Buddhist temple in Sri Lanka

Siri Perakumba Pirivena (සිරි පැරකුම්බා පිරිවෙණ) is a historic Buddhist temple situated in Sri Jayawardenepura Kotte, Western province, Sri Lanka. It is located at the entrance to Ethul Kotte on the Sri Jayawardenepura Mawatha road (B240). The temple has been formally recognised by the Government as an archaeological site in Sri Lanka. The designation was declared on 14 May 1971 under the government Gazette number 14958.

==History==
The historic Siri Parakumba Pirivena is said to have been constructed at the Gabada Wattha of King Parakramabahu VI. The Pirivena was begun in 1875 as a monastic educational institute by Hingulawala Jinrathana Anu Nayaka Thero of the Kotte Chapter.

===Archaeological ruins===
The traces of old moat and rampart wall of ancient fortress of Kingdom of Kotte are visible presently in the boundaries of the Siri Perakumba Pirivena. According to the resources, the fortress at Kotte was built by the minister Nissanka Alagakkonara for protection from foreign invasions. Current remaining parts of the fort walls in the temple premises are about 8 feet high and with a thickness of about 6–8 feet.

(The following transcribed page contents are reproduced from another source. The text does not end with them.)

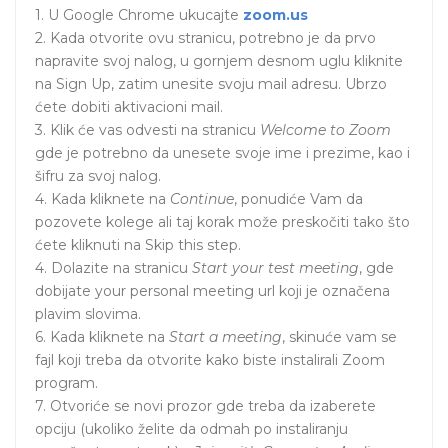
1. U Google Chrome ukucajte
zoom.us
2. Kada otvorite ovu stranicu, potrebno je da prvo
napravite svoj nalog, u gornjem desnom uglu kliknite
na Sign Up, zatim unesite svoju mail adresu. Ubrzo
ćete dobiti aktivacioni mail.
3. Klik će vas odvesti na stranicu
Welcome to Zoom
gde je potrebno da unesete svoje ime i prezime, kao i
šifru za svoj nalog.
4. Kada kliknete na
Continue
, ponudiće Vam da
pozovete kolege ali taj korak može preskočiti tako što
ćete kliknuti na Skip this step.
4. Dolazite na stranicu
Start your test meeting
, gde
dobijate your personal meeting url koji je označena
plavim slovima.
6. Kada kliknete na
Start a meeting
, skinuće vam se
fajl koji treba da otvorite kako biste instalirali Zoom
program.
7. Otvoriće se novi prozor gde treba da izaberete
opciju (ukoliko želite da odmah po instaliranju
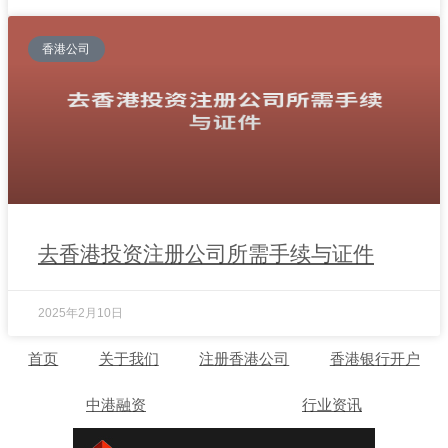
香港公司
去香港投资注册公司所需手续与证件
2025年2月10日
首页
关于我们
注册香港公司
香港银行开户
中港融资
行业资讯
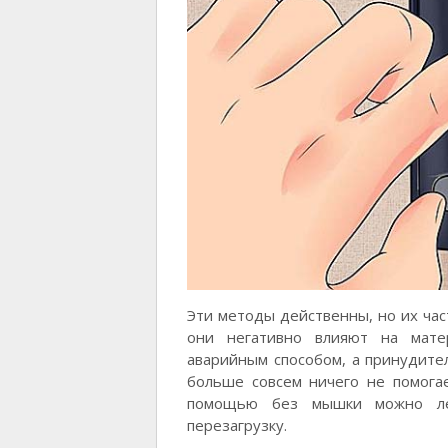
Эти методы действенны, но их час
они негативно влияют на мате
аварийным способом, а принудител
больше совсем ничего не помогае
помощью без мышки можно ле
перезагрузку.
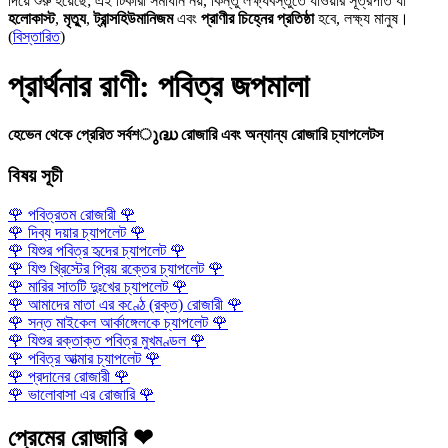
দিয়ে শুরু হয়েছে; এই টিকারা সমাধান নয়, কিন্তু লক্ষ্যবস্তুতে যাওয়ার সূত্রপাত যা
হলোকাস্ট
,
মৃত্যু
,
ট্রান্সহিউমানিজম
এবং
প্রাণীর চিহ্নের প্রতিষ্ঠা
হবে, লক্ষ্য মানুষ।
(
বিস্তারিত
)
প্রার্থনার রাণী: পবিত্র জপমালা
হেভেন থেকে প্রেরিত সর্বশുദ്ധ রোজারি এবং অন্যান্য রোজারি চ্যাপলেটস
বিষয় সূচী
🌹
পবিত্রতম রোজারী
🌹
🌹
দিব্য দয়ার চ্যাপলেট
🌹
🌹
যিশুর পবিত্র হৃদের চ্যাপলেট
🌹
🌹
যিশু খ্রিস্টের প্রিয় রক্তের চ্যাপলেট
🌹
🌹
মারির সাতটি দুঃখের চ্যাপলেট
🌹
🌹
আমাদের মাতা এর কণ্ঠে (রক্ত) রোজারী
🌹
🌹
সন্ত মাইকেল আর্কাঙ্গেলকে চ্যাপলেট
🌹
🌹
যিশুর রক্তাক্ত পবিত্র মুখমণ্ডল
🌹
🌹
পবিত্র আত্মার চ্যাপলেট
🌹
🌹
প্রদানের রোজারী
🌹
🌹
ভালোবাসা এর রোজারি
🌹
প্রেমের রোজারি ❤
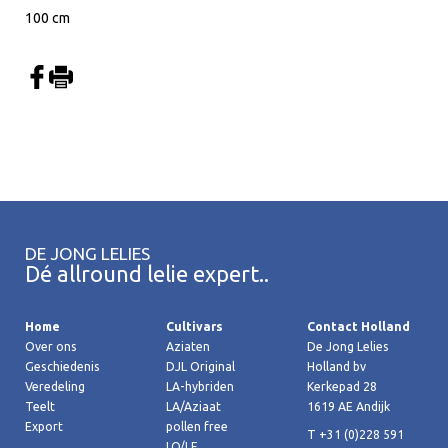
100 cm
DE JONG LELIES
Dé allround lelie expert..
Home
Cultivars
Contact Holland
Over ons
Aziaten
De Jong Lelies
Geschiedenis
DJL Original
Holland bv
Veredeling
LA-hybriden
Kerkepad 28
Teelt
LA/Aziaat
1619 AE Andijk
Export
pollen free
T +31 (0)228 591
LO/LF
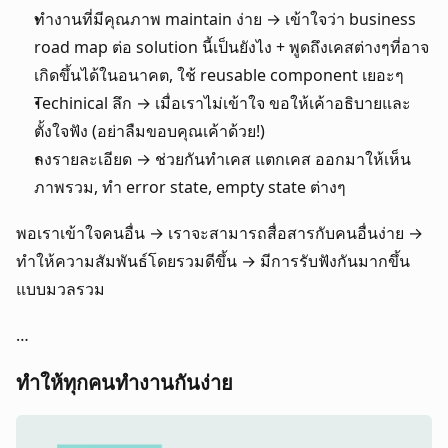
ทำงานที่มีคุณภาพ maintain ง่าย → เข้าใจว่า business 
road map ต่อ solution นี้เป็นยังไง + พูดถึงเคสต่างๆที่อาจ
เกิดขึ้นได้ในอนาคต, ใช้ reusable component เยอะๆ
Techinical ลึก → เมื่อเราไม่เข้าใจ ขอให้เค้าอธิบายและ
ตั้งใจฟัง (อย่าลืมขอบคุณเค้าด้วย!)
ลงรายละเอียด → ช่วยกันทำเคส แตกเคส ออกมาให้เห็น
ภาพรวม, ทำ error state, empty state ต่างๆ
พอเราเข้าใจคนอื่น → เราจะสามารถสื่อสารกับคนอื่นง่าย → 
ทำให้ความสัมพันธ์โดยรวมดีขึ้น → มีการรับฟังกันมากขึ้น
แบบมวลรวม
…
ทำให้ทุกคนทำงานกันง่าย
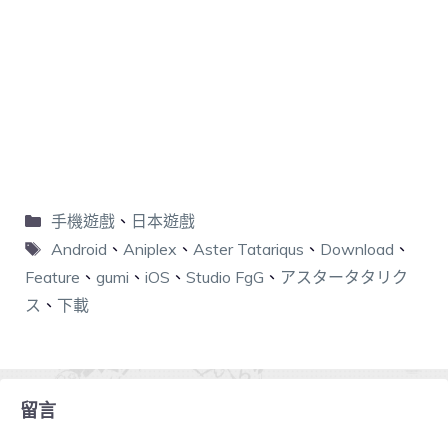
手機遊戲
、
日本遊戲
Android
、
Aniplex
、
Aster Tatariqus
、
Download
、
Feature
、
gumi
、
iOS
、
Studio FgG
、
アスタータタリク
ス
、
下載
留言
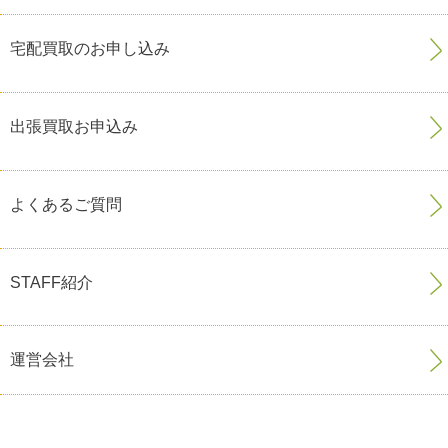
宅配買取のお申し込み
出張買取お申込み
よくあるご質問
STAFF紹介
運営会社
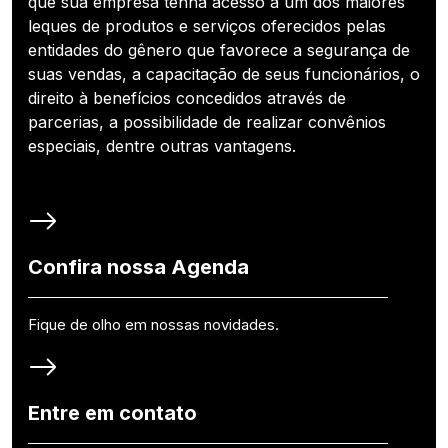
que sua empresa tenha acesso a um dos maiores
leques de produtos e serviços oferecidos pelas
entidades do gênero que favorece a segurança de
suas vendas, a capacitação de seus funcionários, o
direito à benefícios concedidos através de
parcerias, a possibilidade de realizar convênios
especiais, dentre outras vantagens.
Confira nossa Agenda
Fique de olho em nossas novidades.
Entre em contato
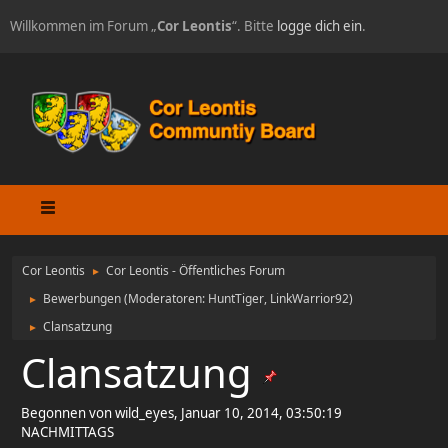
Willkommen im Forum „
Cor Leontis
“. Bitte
logge dich ein
.
Cor Leontis
Cor Leontis - Öffentliches Forum
►
Bewerbungen
(Moderatoren:
HuntTiger
,
LinkWarrior92
)
►
Clansatzung
►
Clansatzung
Begonnen von wild_eyes, Januar 10, 2014, 03:50:19
NACHMITTAGS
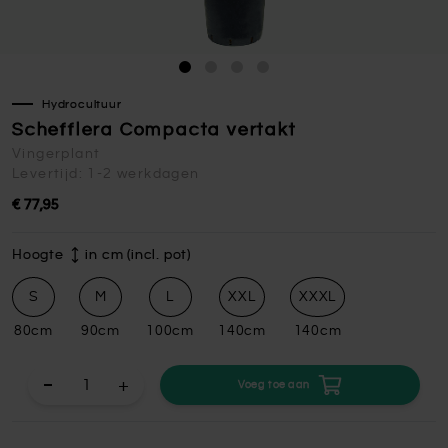
Hydrocultuur
Schefflera Compacta vertakt
Vingerplant
Levertijd: 1-2 werkdagen
€ 77,95
Hoogte
in cm (incl. pot)
S
M
L
XXL
XXXL
80cm
90cm
100cm
140cm
140cm
+
Voeg toe aan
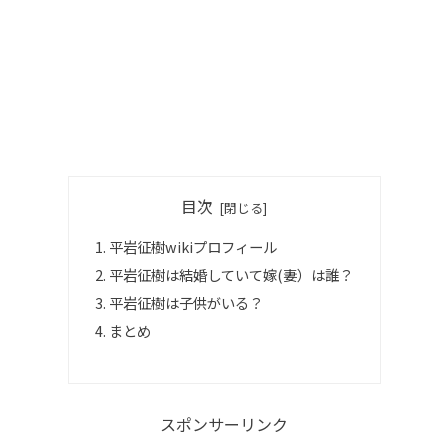
目次
平岩征樹wikiプロフィール
平岩征樹は結婚していて嫁(妻）は誰？
平岩征樹は子供がいる？
まとめ
スポンサーリンク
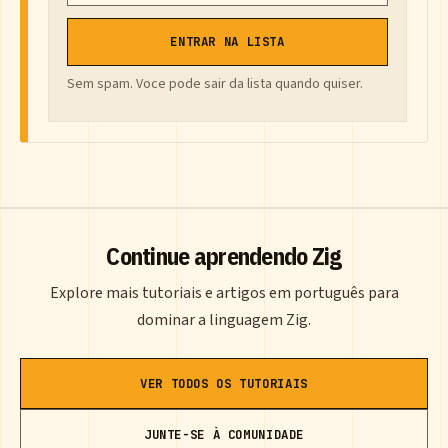
ENTRAR NA LISTA
Sem spam. Voce pode sair da lista quando quiser.
Continue aprendendo Zig
Explore mais tutoriais e artigos em português para
dominar a linguagem Zig.
VER TODOS OS TUTORIAIS
JUNTE-SE À COMUNIDADE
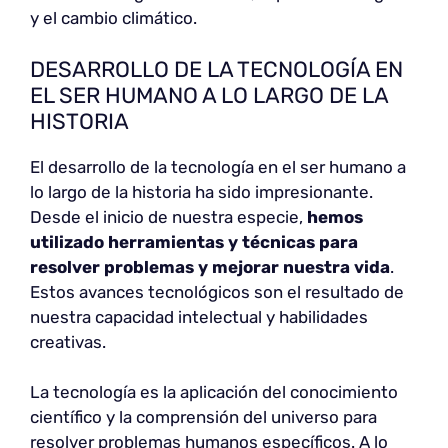
y el cambio climático.
DESARROLLO DE LA TECNOLOGÍA EN
EL SER HUMANO A LO LARGO DE LA
HISTORIA
El desarrollo de la tecnología en el ser humano a
lo largo de la historia ha sido impresionante.
Desde el inicio de nuestra especie,
hemos
utilizado herramientas y técnicas para
resolver problemas y mejorar nuestra vida
.
Estos avances tecnológicos son el resultado de
nuestra capacidad intelectual y habilidades
creativas.
La tecnología es la aplicación del conocimiento
científico y la comprensión del universo para
resolver problemas humanos específicos. A lo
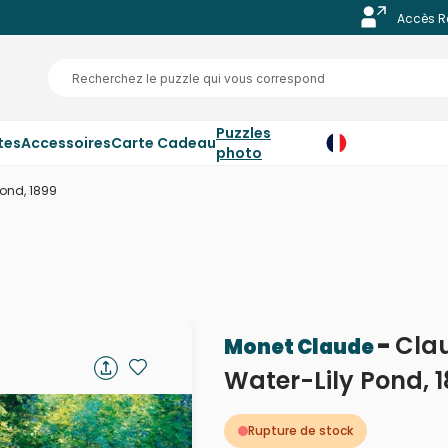
Accès R
Puzzles
tes
Accessoires
Carte Cadeau
photo
Pond, 1899
-
Cla
Monet Claude
Water-Lily Pond, 
Rupture de stock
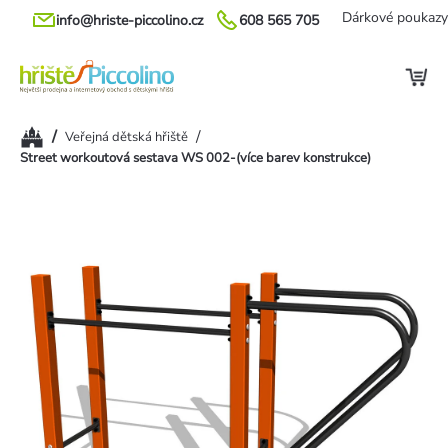
Přejít
Dárkové poukazy
info@hriste-piccolino.cz
608 565 705
na
obsah
Domů
/
/
Veřejná dětská hřiště
Street workoutová sestava WS 002-(více barev konstrukce)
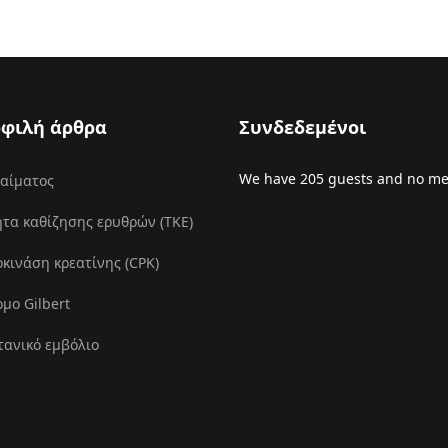
φιλή άρθρα
Συνδεδεμένοι
We have 205 guests and no m
 αίματος
τα καθίζησης ερυθρών (ΤΚΕ)
ινάση κρεατίνης (CPK)
μο Gilbert
τανικό εμβόλιο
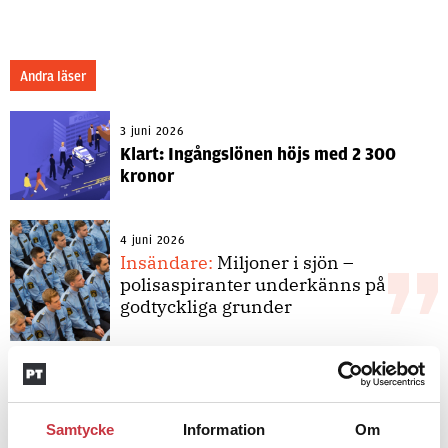
Andra läser
3 juni 2026
Klart: Ingångslönen höjs med 2 300
kronor
4 juni 2026
Insändare:
Miljoner i sjön –
polisaspiranter underkänns på
godtyckliga grunder
1 juni 2026
Jens Mårtensson:
Snart 20 år i tjänst
– nu ska han lära sig grunderna
Samtycke
Information
Om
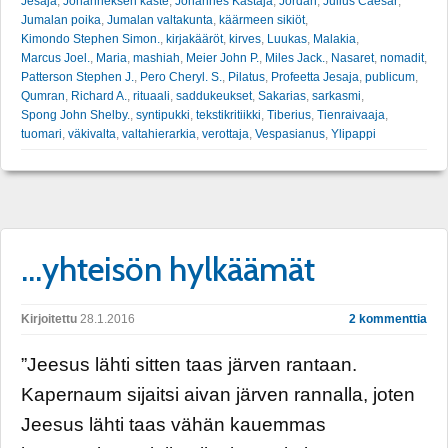
Jesaja
,
Johanneksen kaste
,
Johannes Kastaja
,
Jordan
,
Julius Caesar
,
Jumalan poika
,
Jumalan valtakunta
,
käärmeen sikiöt
,
Kimondo Stephen Simon.
,
kirjakääröt
,
kirves
,
Luukas
,
Malakia
,
Marcus Joel.
,
Maria
,
mashiah
,
Meier John P.
,
Miles Jack.
,
Nasaret
,
nomadit
,
Patterson Stephen J.
,
Pero Cheryl. S.
,
Pilatus
,
Profeetta Jesaja
,
publicum
,
Qumran
,
Richard A.
,
rituaali
,
saddukeukset
,
Sakarias
,
sarkasmi
,
Spong John Shelby.
,
syntipukki
,
tekstikritiikki
,
Tiberius
,
Tienraivaaja
,
tuomari
,
väkivalta
,
valtahierarkia
,
verottaja
,
Vespasianus
,
Ylipappi
…yhteisön hylkäämät
Kirjoitettu
28.1.2016
2 kommenttia
”Jeesus lähti sitten taas järven rantaan.
Kapernaum sijaitsi aivan järven rannalla, joten
Jeesus lähti taas vähän kauemmas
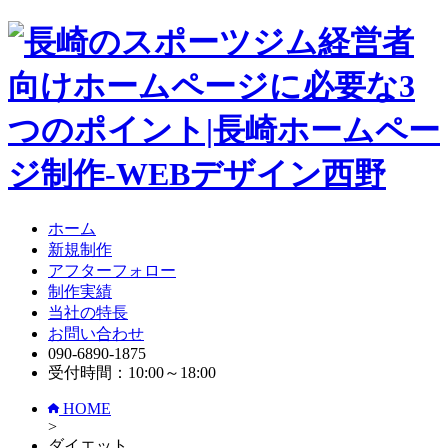
ホーム
新規制作
アフターフォロー
制作実績
当社の特長
お問い合わせ
090-6890-1875
受付時間：10:00～18:00
HOME
>
ダイエット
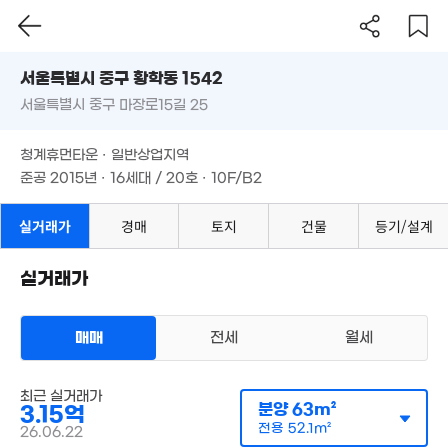
서울시 중구 황학동 1542
10.75억
매물
서울특별시 중구 마장로15길 25
도로명
80m²
서울특별시 중구 황학동 1542
필터
매물 탐색
청계휴먼타운 · 일반상업지역
서울특별시 중구 마장로15길 25
준공 2015년 · 16세대 / 20호 · 10F/B2
청계휴먼타운 · 일반상업지역
9,000만
3.5억
2.6억
준공 2015년 · 16세대 / 20호 · 10F/B2
30m²
51m²
55m²
66
5.5억
'26.
월 111만
95m²
34.5억
실거래가
경매
토지
건물
등기/설계
70m²
'25. 05
3.17억
실거래가
35m²
3.4억
 78만
1.6억
30m²
2m²
31m²
3.36억
매매
전세
월세
매물
49m²
2.87억
33.15억
9.85억
36m²
오피스텔
'17. 06
'25. 04
매매 3억 2500만원
실거래
최근 실거래가
공급
56m²
/
전용
41m²
4,500만
분양
63m²
3.15억
계약일 '24. 02
'21. 06
전용
52.1m²
26.06.22
2.47억
2.53억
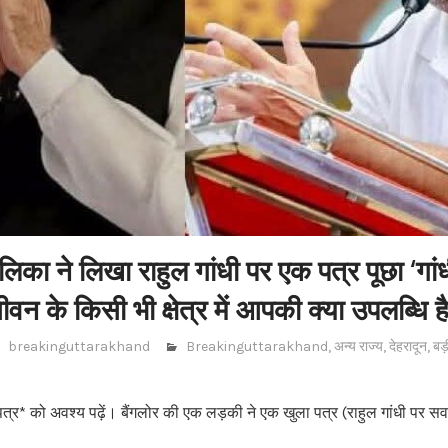
लिका ने लिखा राहुल गांधी पर एक पत्र पूछा ‘गांध
ीवन के किसी भी क्षेत्र में आपकी क्या उपलब्धि ह
breakinguttarakhand
Breakinguttarakhand
,
अन्य राज्य
,
देहरादून
,
बड़
्र* को अवश्य पढ़ें। बैंगलोर की एक लड़की ने एक खुला पत्र (राहुल गांधी पर सवाल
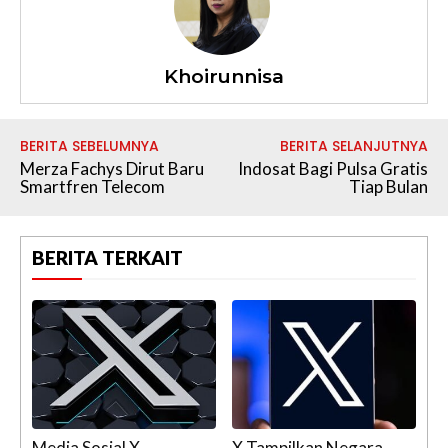
Khoirunnisa
BERITA SEBELUMNYA
BERITA SELANJUTNYA
Merza Fachys Dirut Baru
Indosat Bagi Pulsa Gratis
Smartfren Telecom
Tiap Bulan
BERITA TERKAIT
Media Sosial X
X Tampilkan Negara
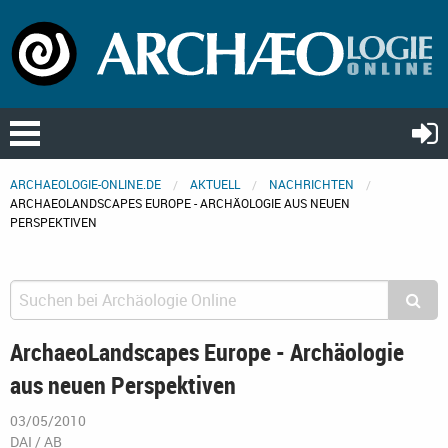
ARCHAEOLOGIE-ONLINE.DE
AKTUELL
NACHRICHTEN
ARCHAEOLANDSCAPES EUROPE - ARCHÄOLOGIE AUS NEUEN
PERSPEKTIVEN
ArchaeoLandscapes Europe - Archäologie
aus neuen Perspektiven
03/05/2010
DAI / AB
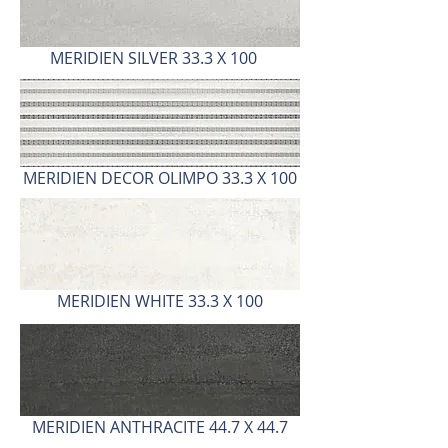
MERIDIEN SILVER 33.3 X 100
MERIDIEN DECOR OLIMPO 33.3 X 100
MERIDIEN WHITE 33.3 X 100
MERIDIEN ANTHRACITE 44.7 X 44.7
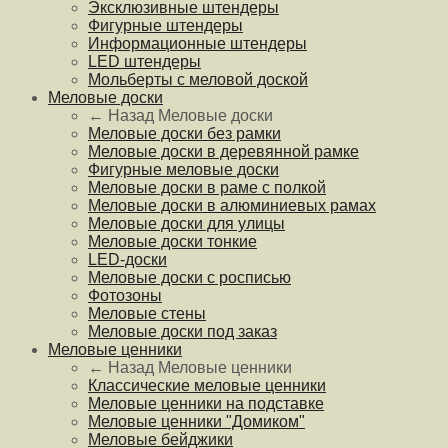
Эксклюзивные штендеры
Фигурные штендеры
Информационные штендеры
LED штендеры
Мольберты с меловой доской
Меловые доски
← Назад
Меловые доски
Меловые доски без рамки
Меловые доски в деревянной рамке
Фигурные меловые доски
Меловые доски в раме с полкой
Меловые доски в алюминиевых рамах
Меловые доски для улицы
Меловые доски тонкие
LED-доски
Меловые доски с росписью
Фотозоны
Меловые стены
Меловые доски под заказ
Меловые ценники
← Назад
Меловые ценники
Классические меловые ценники
Меловые ценники на подставке
Меловые ценники "Домиком"
Меловые бейджики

A well dating back to the Kotte period has also been preserved at the Pirivena and known as Ura Keta Linda type well. The inner wall of the well is covered with clay rings and has a decorative ring at the top. Parts similar to this type of well had also been found during an extension work of a building at the Kotte Telecommunications Center premises and they are now displayed at the Kotte Archeological Museum.